Closer outside follows in a simillar vein and while the electronic/indie fusion is still the main order of the day Closer outside takes a step away from the microscopic glitch beats of cold house and has a more organic feel. Despite not having the presence of the abstract rapping mentalists clouddead this time around the production has an almost hip-hop feel to it. The beats this time are more reminiscent of four tets choppy acoustic sounding style,
Hoods vocalist is perhaps a little off putting at first, he`s not terrible but he`s not exactly note perfect and while Cold House`s scarce minimalist arrangements exposed his limitations this time around the dense textual layers of strings, delicate guitars and subtle electronic washes along with additional female backing vocals do a better job of paving over the cracks.
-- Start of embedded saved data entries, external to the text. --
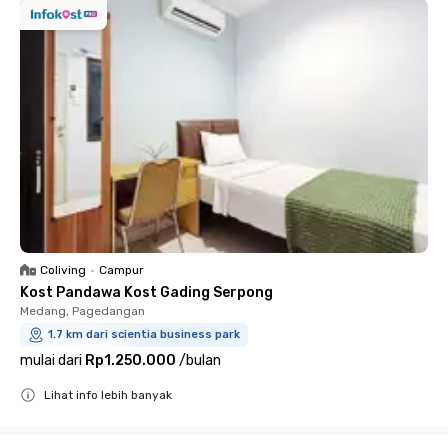
Coliving
•
Campur
Kost Pandawa Kost Gading Serpong
Medang, Pagedangan
1.7 km dari scientia business park
mulai dari
Rp1.250.000
/
bulan
Lihat info lebih banyak
Close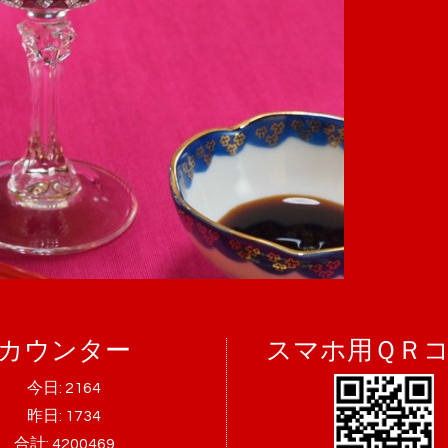
カウンター
スマホ用ＱＲ
今日:
2164
昨日:
1734
合計:
4200469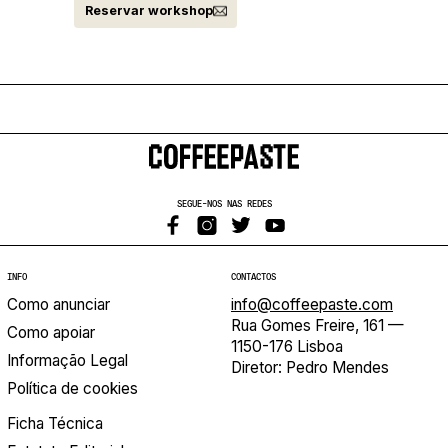
Reservar workshop
SEGUE-NOS NAS REDES
INFO
CONTACTOS
Como anunciar
info@coffeepaste.com
Rua Gomes Freire, 161 —
Como apoiar
1150-176 Lisboa
Informação Legal
Diretor: Pedro Mendes
Política de cookies
Ficha Técnica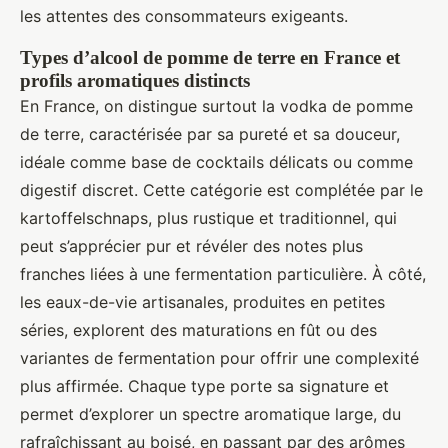
les attentes des consommateurs exigeants.
Types d’alcool de pomme de terre en France et
profils aromatiques distincts
En France, on distingue surtout la vodka de pomme
de terre, caractérisée par sa pureté et sa douceur,
idéale comme base de cocktails délicats ou comme
digestif discret. Cette catégorie est complétée par le
kartoffelschnaps, plus rustique et traditionnel, qui
peut s’apprécier pur et révéler des notes plus
franches liées à une fermentation particulière. À côté,
les eaux-de-vie artisanales, produites en petites
séries, explorent des maturations en fût ou des
variantes de fermentation pour offrir une complexité
plus affirmée. Chaque type porte sa signature et
permet d’explorer un spectre aromatique large, du
rafraîchissant au boisé, en passant par des arômes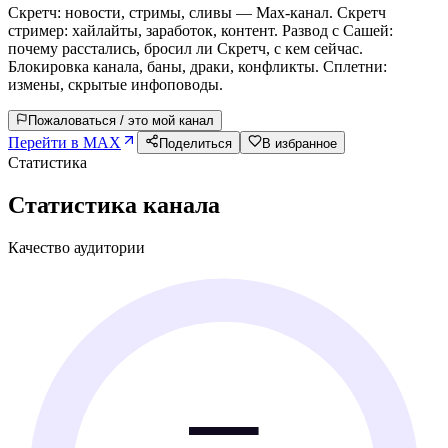
Скретч: новости, стримы, сливы — Max-канал. Скретч
стример: хайлайты, заработок, контент. Развод с Сашей:
почему расстались, бросил ли Скретч, с кем сейчас.
Блокировка канала, баны, драки, конфликты. Сплетни:
измены, скрытые инфоповоды.
Пожаловаться / это мой канал
Перейти в MAX
Поделиться
В избранное
Статистика
Статистика канала
Качество аудитории
—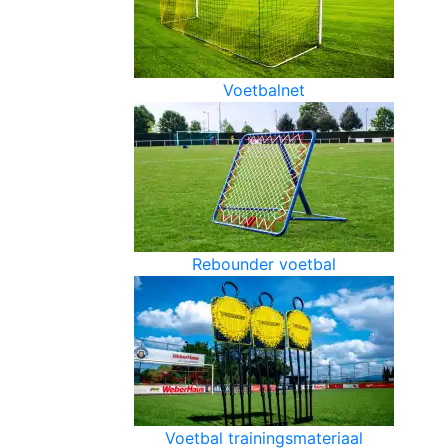
Voetbalnet
Rebounder voetbal
Voetbal trainingsmateriaal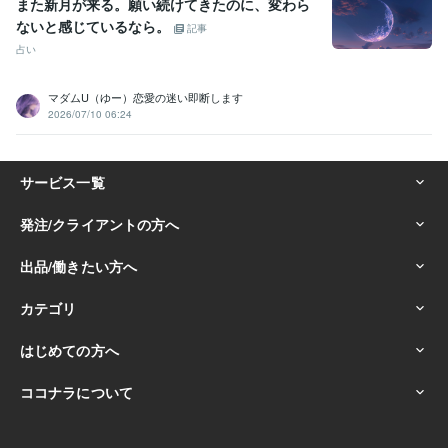
また新月が来る。願い続けてきたのに、変わら
ないと感じているなら。
記事
占い
マダムU（ゆー）恋愛の迷い即断します
2026/07/10 06:24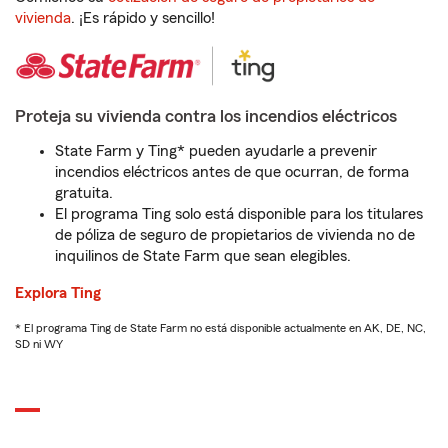
vivienda
. ¡Es rápido y sencillo!
Proteja su vivienda contra los incendios eléctricos
State Farm y Ting* pueden ayudarle a prevenir
incendios eléctricos antes de que ocurran, de forma
gratuita.
El programa Ting solo está disponible para los titulares
de póliza de seguro de propietarios de vivienda no de
inquilinos de State Farm que sean elegibles.
Explora Ting
* El programa Ting de State Farm no está disponible actualmente en AK, DE, NC,
SD ni WY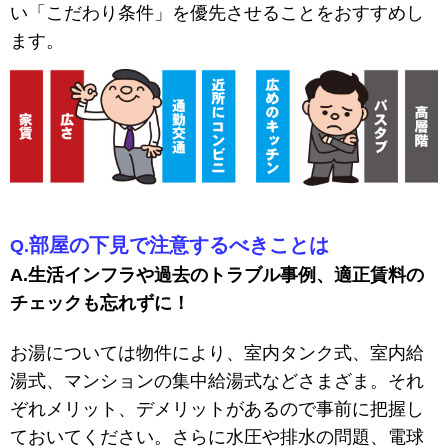
い「こだわり条件」を優先させることをおすすめし
ます。
部屋の下見で注意するべきことは
Q.
A.生活インフラや過去のトラブル事例、適正賃料の
チェックも忘れずに！
お湯については物件により、室内タンク式、室内給
湯式、マンションの集中給湯式などさまざま。それ
ぞれメリット、デメリットがあるので事前に把握し
ておいてください。さらに水圧や排水の問題、電球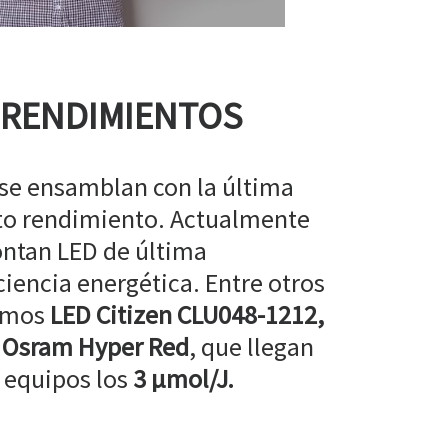
 RENDIMIENTOS
 se ensamblan con la última
lto rendimiento. Actualmente
ntan LED de última
ciencia energética. Entre otros
amos
LED Citizen CLU048-1212,
 Osram Hyper Red
, que llegan
 equipos los
3 µmol/J.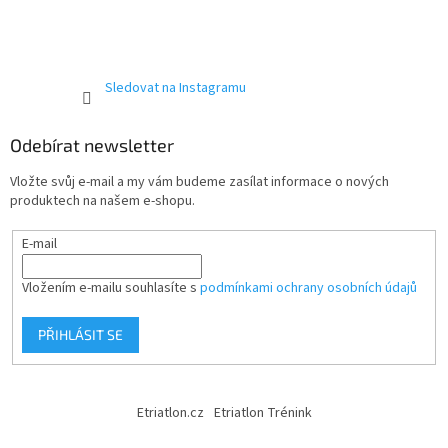
Sledovat na Instagramu
Odebírat newsletter
Vložte svůj e-mail a my vám budeme zasílat informace o nových
produktech na našem e-shopu.
E-mail
Vložením e-mailu souhlasíte s
podmínkami ochrany osobních údajů
PŘIHLÁSIT SE
Etriatlon.cz
Etriatlon Trénink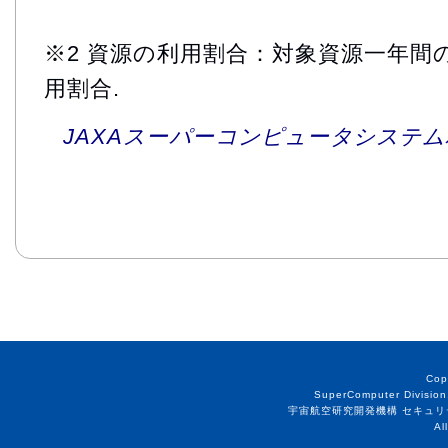
※2 資源の利用割合：対象資源一年間
用割合.
JAXAスーパーコンピュータシステム利
Cop
SuperComputer Division
宇宙航空研究開発機構 セキュリ
Al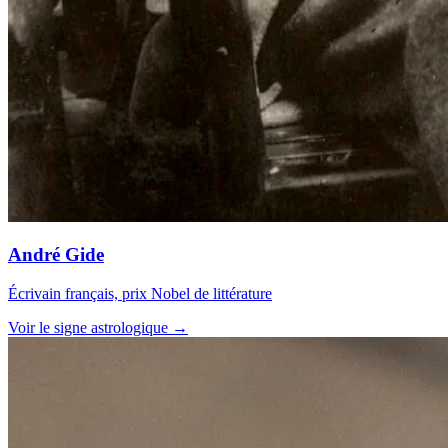
André Gide
Écrivain français, prix Nobel de littérature
Voir le signe astrologique →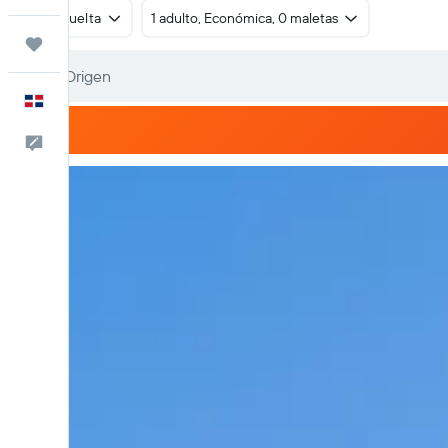
Ida y vuelta
1 adulto, Económica, 0 maletas
Trips
Español
Comentarios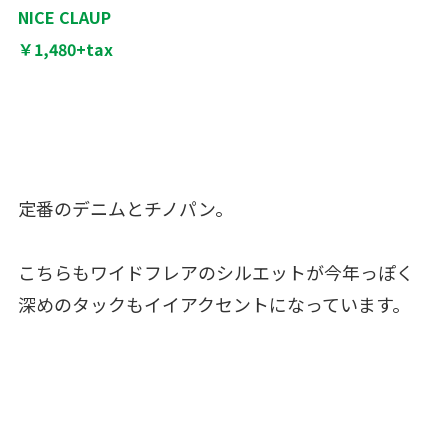
NICE CLAUP
￥1,480+tax
定番のデニムとチノパン。
こちらもワイドフレアのシルエットが今年っぽく
深めのタックもイイアクセントになっています。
The album feels more consistent than it`s predecesor and while it doesn`t fall foul of some of the previous albums experimental trip ups it also doesn`t quite reach the same dizzying heights when the experimenting hits just the right spot. Glitchy, scratchy electronica gives way to lush strings then come the fragile guitars and vocals before cold houses final secret weapon a of rapidfire gibberings courtesy of clouddead is unleashed, there has been nothing quite like it before or since and simply has to be heard to be believed.
Another great album from one of the most under valued bands in the UK and the sound of a band pushing themselves and music as a whole into new frontiers.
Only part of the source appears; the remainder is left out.